Aber das Team des schlauen Trainers Karel Brückner ist dennoch sehr solide, vor allem taktisch und als Gruppe. Dazu kommt Super-Torhüter Peter Cech (Chelsea) sowie die beiden brandgefährlichen Stürmer Jan Koller (Nürnberg)), ein Hühne, und Milan Baros (Porthmouth).
1996 stand Tschechien in England im EM-Final, den es unglücklich verlor, und vor vier Jahren kam das Team in Portugal bis in den Halbfinal. Bei der Qualifikation für die Euro 2008 errang Tschechien den 1. Platz vor Top-Konkurrent Deutschland.
«Diese Mannschaft ist sehr kompakt und setzt auf eine starke Verteidigung, die kaum Tore kassiert. Dazu verfügt sie mit Jan Koller über einen Stürmer, der in jedem Moment des Spiels die Entscheidung herbeiführen kann», sagt Barberis. «Im Mittelfeld ist das tschechische Team vielleicht etwas weniger stark, aber das wird man dann sehen.»
Die Antwort erfolgt am Samstag, ab 18 Uhr im Basler St.

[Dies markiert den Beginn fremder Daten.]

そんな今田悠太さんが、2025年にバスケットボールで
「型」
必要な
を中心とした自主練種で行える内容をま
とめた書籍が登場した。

Jakob-Park.
swissinfo, Mathias Froidevaux
(Übertragung aus dem Französischen: Jean-Michel Berthoud)
Coach Köbi Kuhn verbringt seine Zeit zwischen seinem Team und dem Spital in Zürich, wo seine Frau Alice seit Dienstag als Patientin liegt.
Der vorher lange verletzte Patrick Müller, der im letzten Testspiel gegen Liechtenstein einige Schwächen zeigte, sagt, er sei nicht 100-prozentig fit und werde im Eröffnungsmatch gegen Tschechien möglicherweise nicht spielen. Bis zum Anpfiff wird es noch viele Diskussionen mit Köbi Kuhn geben.

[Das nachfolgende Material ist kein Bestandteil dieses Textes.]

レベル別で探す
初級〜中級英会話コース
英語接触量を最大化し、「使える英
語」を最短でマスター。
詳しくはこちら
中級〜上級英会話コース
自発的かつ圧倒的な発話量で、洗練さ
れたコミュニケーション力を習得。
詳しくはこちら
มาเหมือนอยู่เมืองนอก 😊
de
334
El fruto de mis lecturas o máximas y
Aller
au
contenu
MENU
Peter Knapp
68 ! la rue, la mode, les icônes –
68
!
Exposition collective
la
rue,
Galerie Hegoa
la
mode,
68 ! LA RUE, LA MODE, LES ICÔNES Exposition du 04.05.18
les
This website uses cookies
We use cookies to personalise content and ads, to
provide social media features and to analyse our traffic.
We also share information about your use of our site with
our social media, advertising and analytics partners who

Das zentraleuropäische Land zählt 10 Millionen Einwohner. 1993 wurde Tschechien infolge der Aufspaltung der damaligen Tschechoslowakei ein unabhängiger Staat.

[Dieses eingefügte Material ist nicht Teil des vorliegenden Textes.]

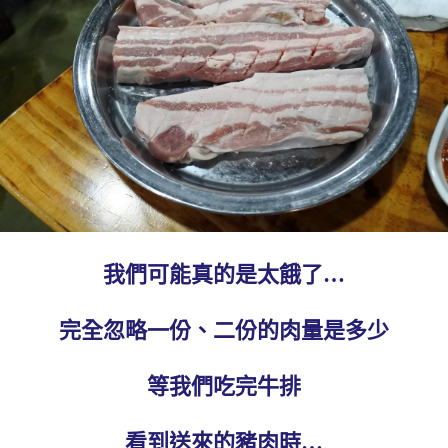
我們可能真的是太餓了…
完全忽略一份、二份的肉量是多少
等我們吃完牛排
看到送來的豬肉時…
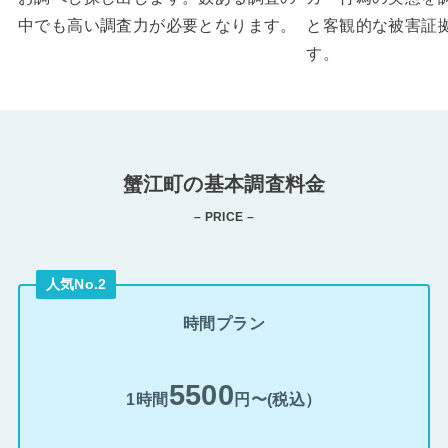
中でも高い調査力が必要となります。
と客観的な被害証
す。
蟹江町の基本調査料金
– PRICE –
人気No.2
時間プラン
5500
1時間
円〜(税込）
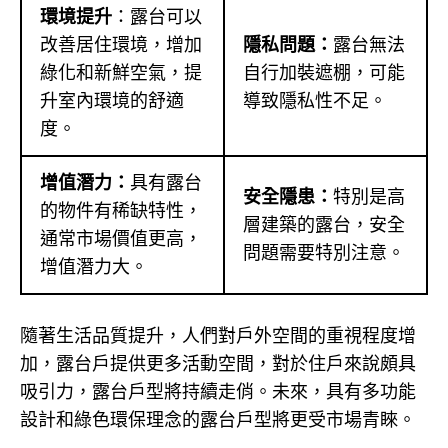
環境提升
：露台可以
改善居住環境，增加
隱私問題：
露台無法
綠化和新鮮空氣，提
自行加裝遮棚，可能
升室內環境的舒適
導致隱私性不足。
度。
增值潛力：
具有露台
安全隱患：
特別是高
的物件有稀缺特性，
層建築的露台，安全
通常市場價值更高，
問題需要特別注意。
增值潛力大。
隨著生活品質提升，人們對戶外空間的重視程度增
加，露台戶提供更多活動空間，對於住戶來說頗具
吸引力，露台戶型將持續走俏。未來，具有多功能
設計和綠色環保理念的露台戶型將更受市場青睞。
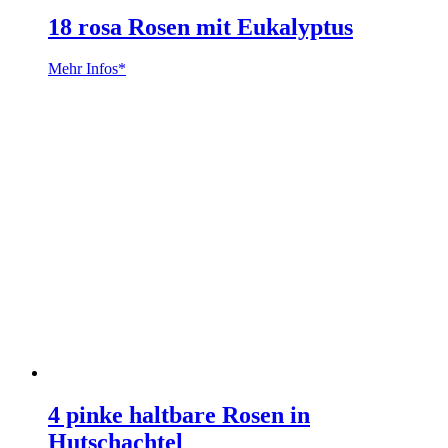
18 rosa Rosen mit Eukalyptus
Mehr Infos*
4 pinke haltbare Rosen in
Hutschachtel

An der EM 1996 in England verlor Tschechien im Final gegen Deutschland 1:2 in der Verlängerung durch das sogenannte «Golden Goal». Für die EM 2000 konnte sich das Team nicht qualifizieren. An der EM 2004 in Portugal wurde Tschechien im Halbfinal von Griechenland eliminiert.
Zu Zeiten der Tschechoslowakei wurde das Nationalteam 1976 Europmeister nach dem Finalsieg gegen Deutschland im Penaltyschiessen, vor allem dank dem berühmten «Heber» von Antonin Panenka.